A ciência descreve a realidade exclusivamente com conceitos universais. Qualquer medição, por exemplo, é baseada em universais. A ética prescreve (ou tenta prescrever) condutas universais a serem seguidas. A injunção “Não inicie a força contra os homens” lida estritamente com conceitos universais, embora deva ser aplicada a toda situação particular. Se os universais da ciência e da ética lidam com meras invenções arbitrárias de nossas mentes, sem fundamento na realidade extramental, então como confiar neles?

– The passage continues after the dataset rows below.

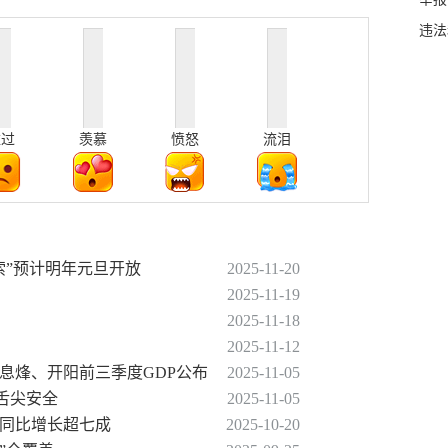
违法
难过
羡慕
愤怒
流泪
飞索”预计明年元旦开放
2025-11-20
2025-11-19
2025-11-18
2025-11-12
、息烽、开阳前三季度GDP公布
2025-11-05
园舌尖安全
2025-11-05
量同比增长超七成
2025-10-20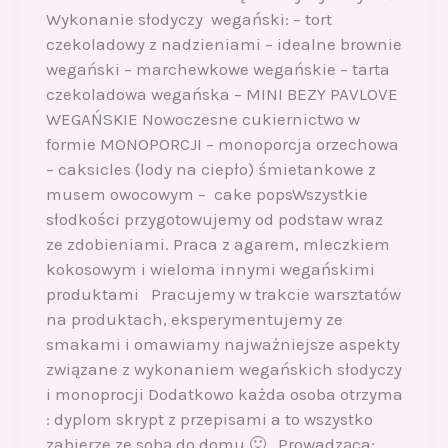
Wykonanie słodyczy wegański: – tort
czekoladowy z nadzieniami – idealne brownie
wegański – marchewkowe wegańskie – tarta
czekoladowa wegańska – MINI BEZY PAVLOVE
WEGAŃSKIE Nowoczesne cukiernictwo w
formie MONOPORCJI – monoporcja orzechowa
– caksicles (lody na ciepło) śmietankowe z
musem owocowym – cake popsWszystkie
słodkości przygotowujemy od podstaw wraz
ze zdobieniami. Praca z agarem, mleczkiem
kokosowym i wieloma innymi wegańskimi
produktami Pracujemy w trakcie warsztatów
na produktach, eksperymentujemy ze
smakami i omawiamy najważniejsze aspekty
związane z wykonaniem wegańskich słodyczy
i monoprocji Dodatkowo każda osoba otrzyma
: dyplom skrypt z przepisami a to wszystko
zabierze ze sobą do domu 🙂 Prowadząca: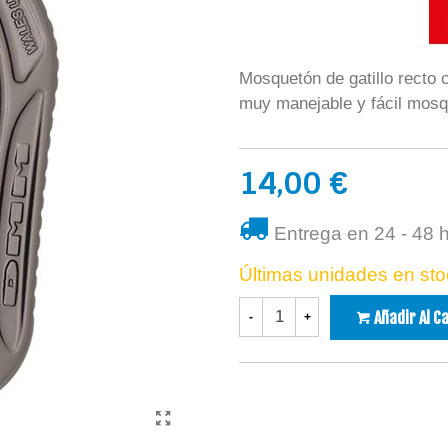
Mosquetón de gatillo recto c
muy manejable y fácil mosq
14,00 €
Entrega en 24 - 48 
Últimas unidades en sto
Añadir Al C
-
+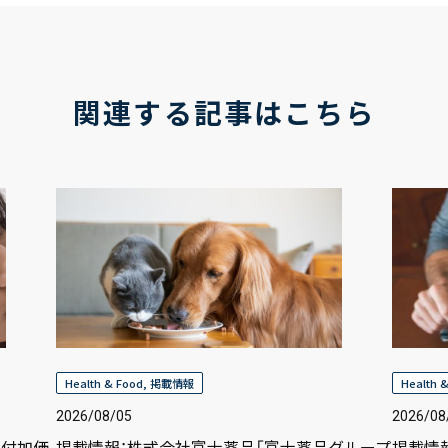
関連する記事はこちら
Health & Food
,
掲載情報
Health 
2026/08/05
2026/08
高付加価
掲載情報：株式会社富士薬品「富士薬品グループ
掲載情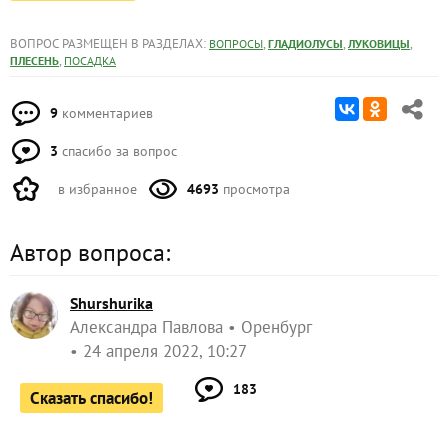
ВОПРОС РАЗМЕЩЕН В РАЗДЕЛАХ:
,
,
,
ВОПРОСЫ
ГЛАДИОЛУСЫ
ЛУКОВИЦЫ
,
ПЛЕСЕНЬ
ПОСАДКА
9
комментариев
3
спасибо за вопрос
в избранное
4693
просмотра
Автор вопроса:
Shurshurika
Александра Павлова
Оренбург
24 апреля 2022, 10:27
183
Сказать спасибо!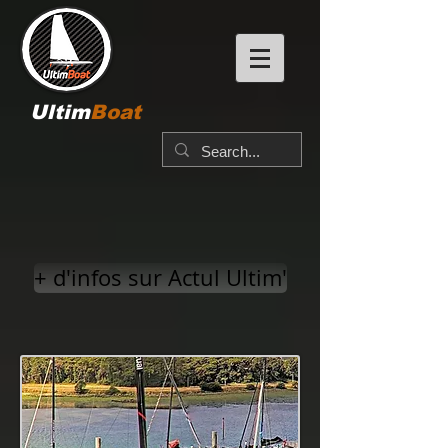
Ultim
Boat
+ d'infos sur Actul Ultim'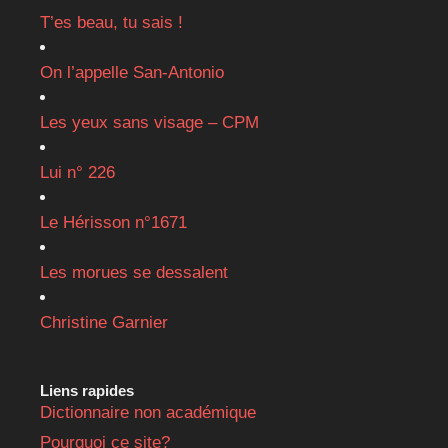
T’es beau, tu sais !
On l’appelle San-Antonio
Les yeux sans visage – CPM
Lui n° 226
Le Hérisson n°1671
Les morues se dessalent
Christine Garnier
Liens rapides
Dictionnaire non académique
Pourquoi ce site?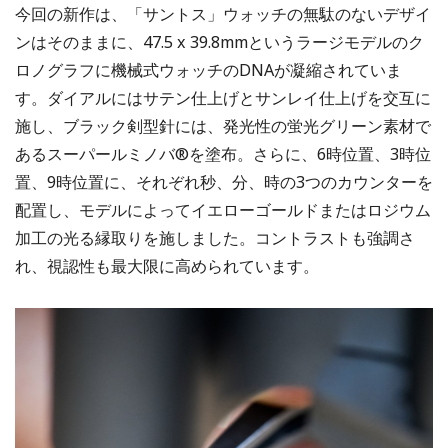
今回の新作は、「サントス」ウォッチの無駄のないデザイ
ンはそのままに、47.5 x 39.8mmというラージモデルのク
ロノグラフに機械式ウォッチのDNAが凝縮されていま
す。ダイアルにはサテン仕上げとサンレイ仕上げを交互に
施し、ブラック剣型針には、発光性の蛍光グリーン素材で
あるスーパールミノバ®を塗布。さらに、6時位置、3時位
置、9時位置に、それぞれ秒、分、時の3つのカウンターを
配置し、モデルによってイエローゴールドまたはロジウム
加工の光る縁取りを施しました。コントラストも強調さ
れ、視認性も最大限に高められています。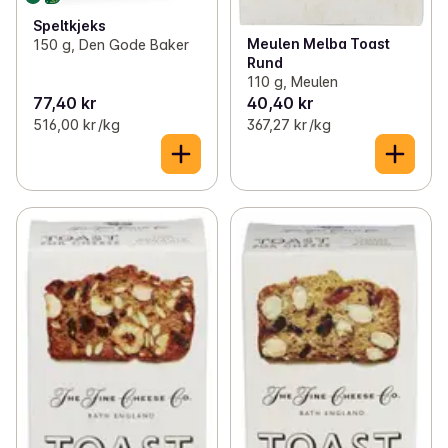
Speltkjeks
Meulen Melba Toast
150 g, Den Gode Baker
Rund
110 g, Meulen
77,40 kr
40,40 kr
516,00 kr /kg
367,27 kr /kg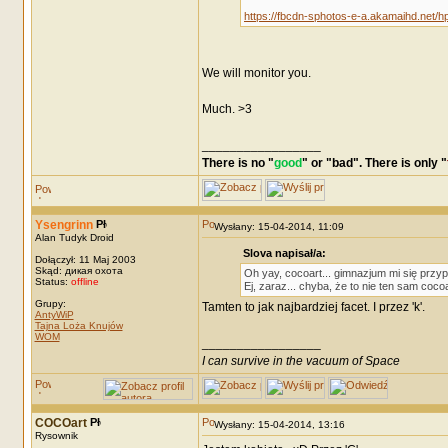
https://fbcdn-sphotos-e-a.akamaihd.net
We will monitor you.
Much. >3
_________________
There is no "
good
" or "
bad
". There is only "
Ysengrinn
Wysłany: 15-04-2014, 11:09
Alan Tudyk Droid
Slova napisał/a:
Dołączył: 11 Maj 2003
Skąd: дикая охота
Oh yay, cocoart... gimnazjum mi się przy
Status:
offline
Ej, zaraz... chyba, że to nie ten sam coc
Grupy:
Tamten to jak najbardziej facet. I przez 'k'.
AntyWiP
Tajna Loża Knujów
WOM
_________________
I can survive in the vacuum of Space
COCOart
Wysłany: 15-04-2014, 13:16
Rysownik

Mas, esqueça por um momento essas questões “chatas” de ciência e ética. Quando você encontra alguém nas ruas e lhe diz seu nome, você está na verdade falando como um daqueles guerreiros da “Ilíada” que apresentam toda a sua linhagem antes da luta. Quando você diz seu nome, está reconhecendo uma linhagem que remonta a milhares de anos até seus antepassados migrando para sua terra natal, uma linhagem que remonta a milhões de anos até seus precursores quase macacos habitando as copas das árvores, uma linhagem que remonta a bilhões de anos até o primeiro ser que poderia se chamar de ser vivo!

Quando você diz seu nome, você está contando com um número infinito de universais para ser compreendido. Você não acha que deveria ao menos saber o que eles são?